» **Source records**
BEGIN

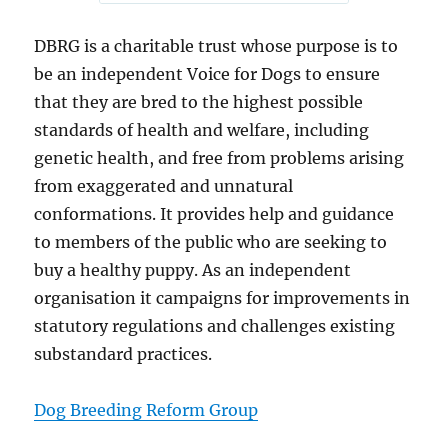
DBRG is a charitable trust whose purpose is to
be an independent Voice for Dogs to ensure
that they are bred to the highest possible
standards of health and welfare, including
genetic health, and free from problems arising
from exaggerated and unnatural
conformations. It provides help and guidance
to members of the public who are seeking to
buy a healthy puppy. As an independent
organisation it campaigns for improvements in
statutory regulations and challenges existing
substandard practices.
Dog Breeding Reform Group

END

» **Task prompt**
In the entries above, identify every line with the word "independent". Copy those lines.

» **Result of this exercise**
be an independent Voice for Dogs to ensure
buy a healthy puppy. As an independent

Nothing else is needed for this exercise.